─── Data extracts ───
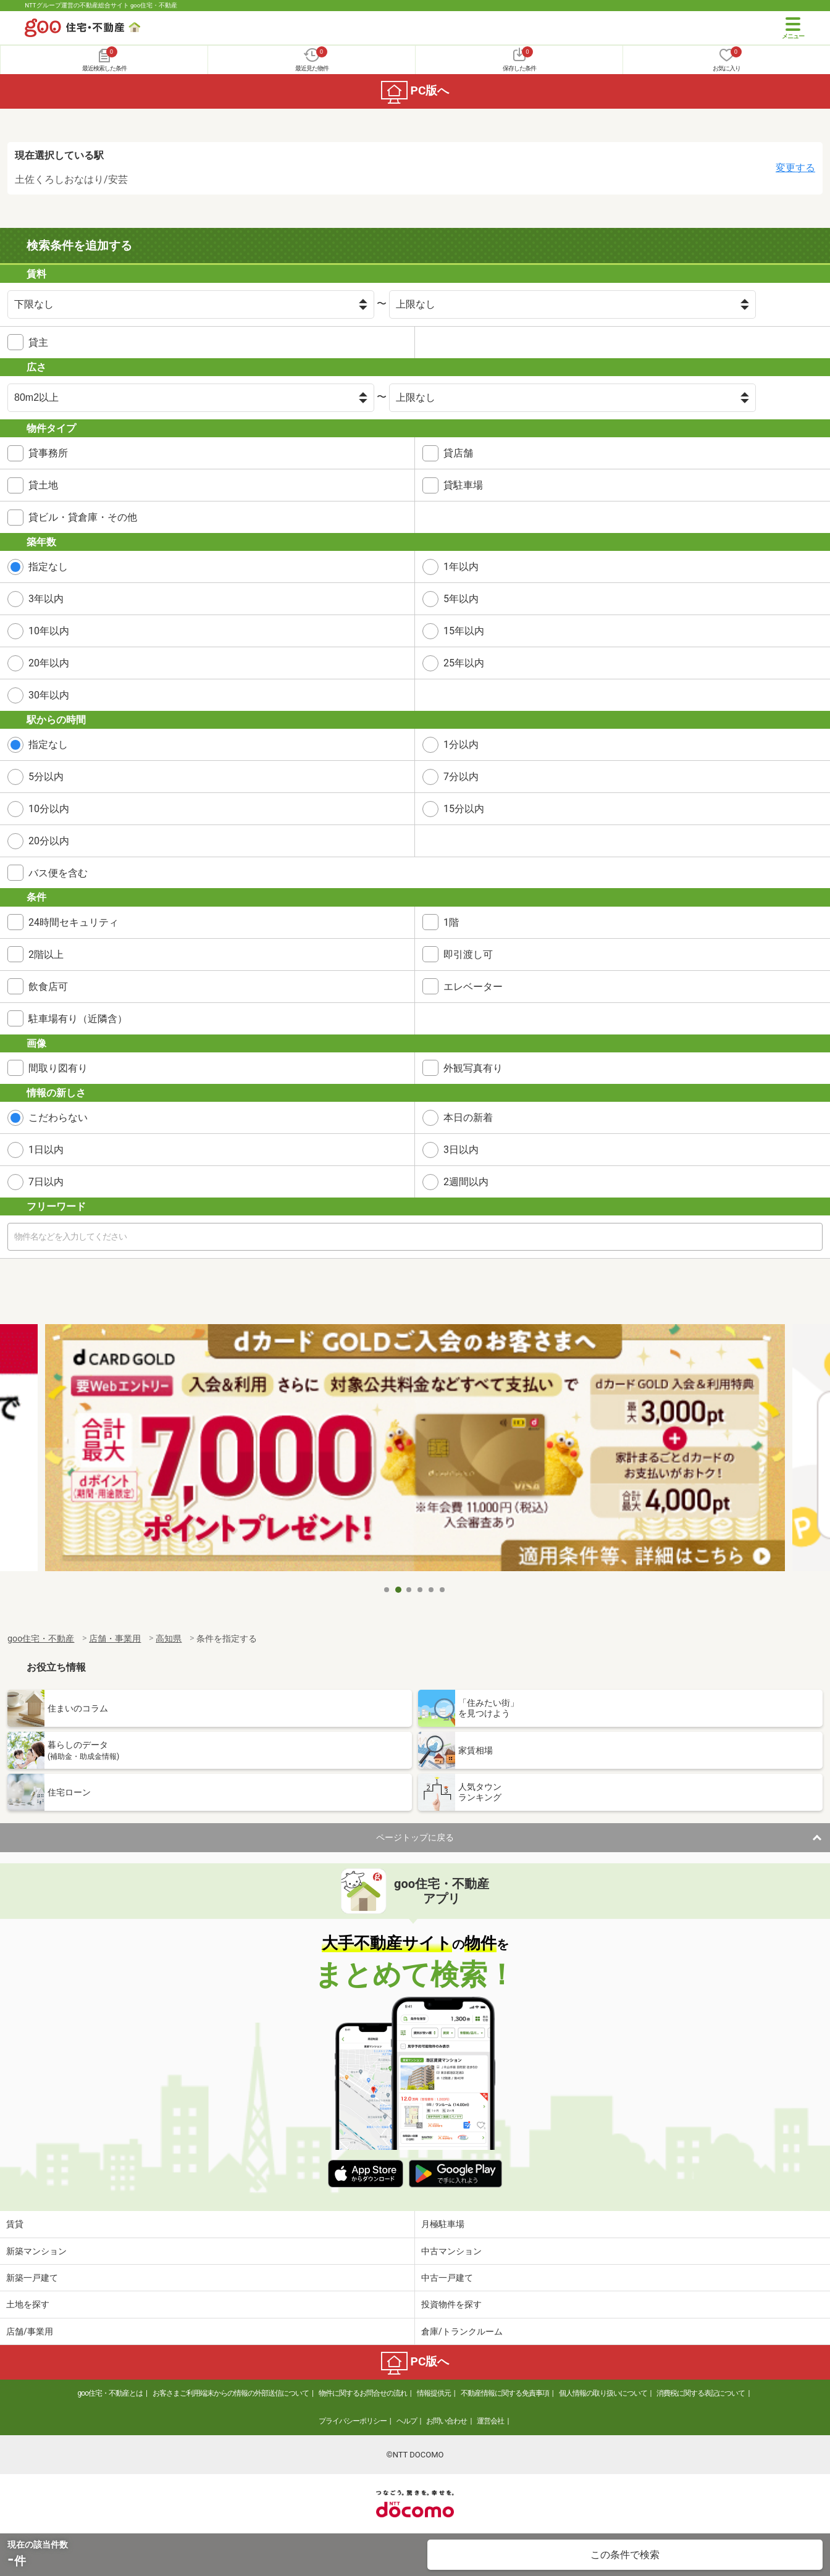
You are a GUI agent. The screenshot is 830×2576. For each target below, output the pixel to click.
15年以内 (463, 631)
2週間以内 (465, 1182)
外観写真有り (473, 1068)
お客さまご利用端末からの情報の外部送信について (231, 2393)
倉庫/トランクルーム (462, 2331)
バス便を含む (58, 873)
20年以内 (48, 663)
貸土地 (43, 485)
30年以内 (48, 695)
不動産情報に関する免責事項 (505, 2393)
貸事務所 (48, 453)
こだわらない (58, 1117)
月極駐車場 (442, 2224)
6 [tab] (443, 1590)
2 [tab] (398, 1590)
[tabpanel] (415, 1451)
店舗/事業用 (29, 2331)
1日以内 (46, 1150)
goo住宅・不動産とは (110, 2393)
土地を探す (27, 2304)
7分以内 (461, 776)
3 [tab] (409, 1590)
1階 (451, 922)
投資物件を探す (451, 2304)
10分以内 (48, 809)
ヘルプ (406, 2421)
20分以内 (48, 841)
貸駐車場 (463, 485)
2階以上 (46, 954)
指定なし (48, 567)
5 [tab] (432, 1590)
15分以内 (463, 809)
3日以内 (461, 1150)
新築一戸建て (32, 2278)
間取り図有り (58, 1068)
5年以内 (461, 599)
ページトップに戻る (415, 1837)
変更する (795, 168)
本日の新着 (468, 1117)
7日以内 (46, 1182)
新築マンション (36, 2251)
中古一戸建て (447, 2278)
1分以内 (461, 744)
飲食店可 (48, 986)
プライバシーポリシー (353, 2421)
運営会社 (490, 2421)
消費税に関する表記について (700, 2393)
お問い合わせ (446, 2421)
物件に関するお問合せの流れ (363, 2393)
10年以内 (48, 631)
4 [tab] (420, 1590)
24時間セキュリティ (73, 922)
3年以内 (46, 599)
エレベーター (473, 986)
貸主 (38, 342)
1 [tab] (387, 1590)
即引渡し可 (468, 954)
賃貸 (14, 2224)
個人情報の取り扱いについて (603, 2393)
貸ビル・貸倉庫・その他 (82, 517)
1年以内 (461, 567)
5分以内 (46, 776)
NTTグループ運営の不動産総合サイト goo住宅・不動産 (101, 5)
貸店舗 (458, 453)
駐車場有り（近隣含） (77, 1019)
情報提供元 (434, 2393)
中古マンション (451, 2251)
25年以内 (463, 663)
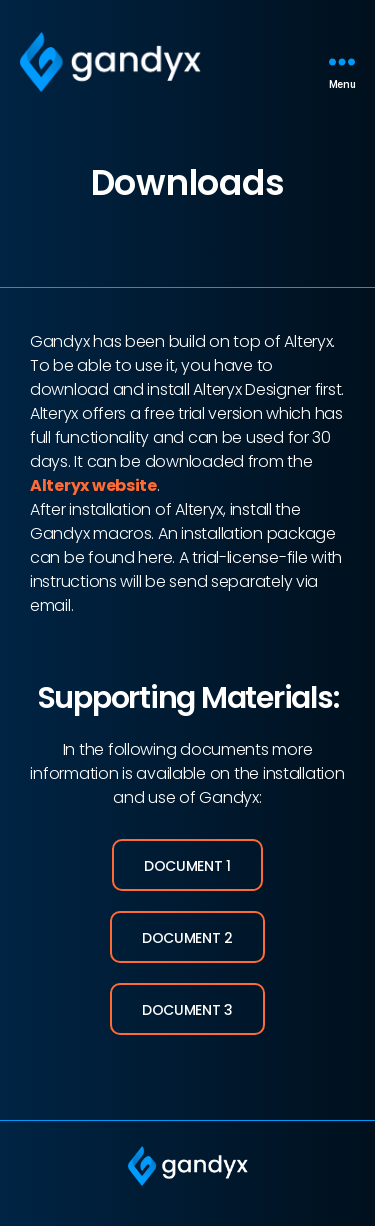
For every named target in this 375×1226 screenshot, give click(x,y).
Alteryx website (93, 485)
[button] (187, 865)
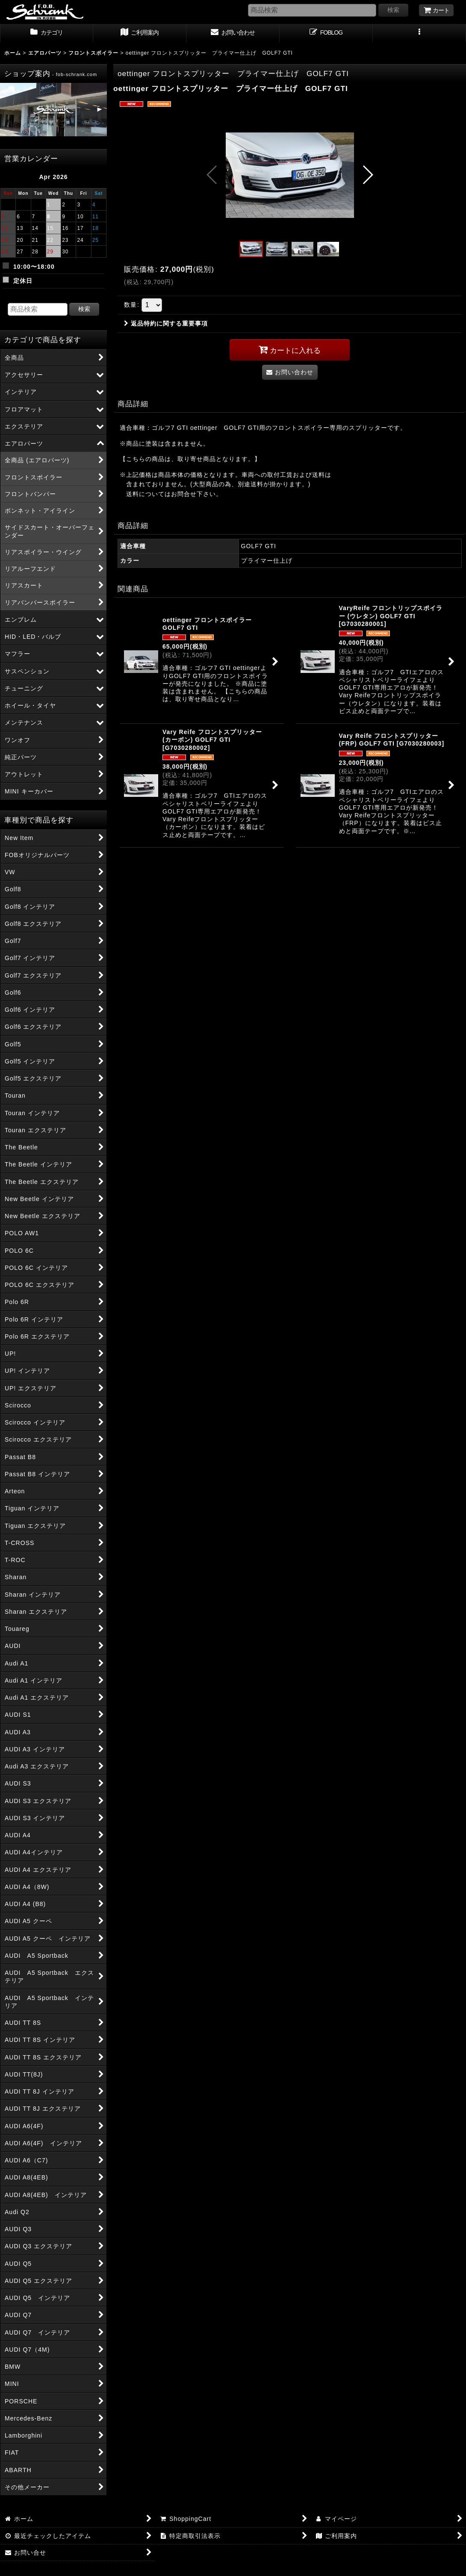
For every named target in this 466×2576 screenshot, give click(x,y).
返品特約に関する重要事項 (166, 323)
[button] (419, 33)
───
**What to work on:**
In the listing above, find each line with the word "this" and copy it out.

**Expected answer:**
For every named target in this 375×1226 screenshot, give click(x,y).
For every named target in this 466×2576 screenshot, give click(x,y).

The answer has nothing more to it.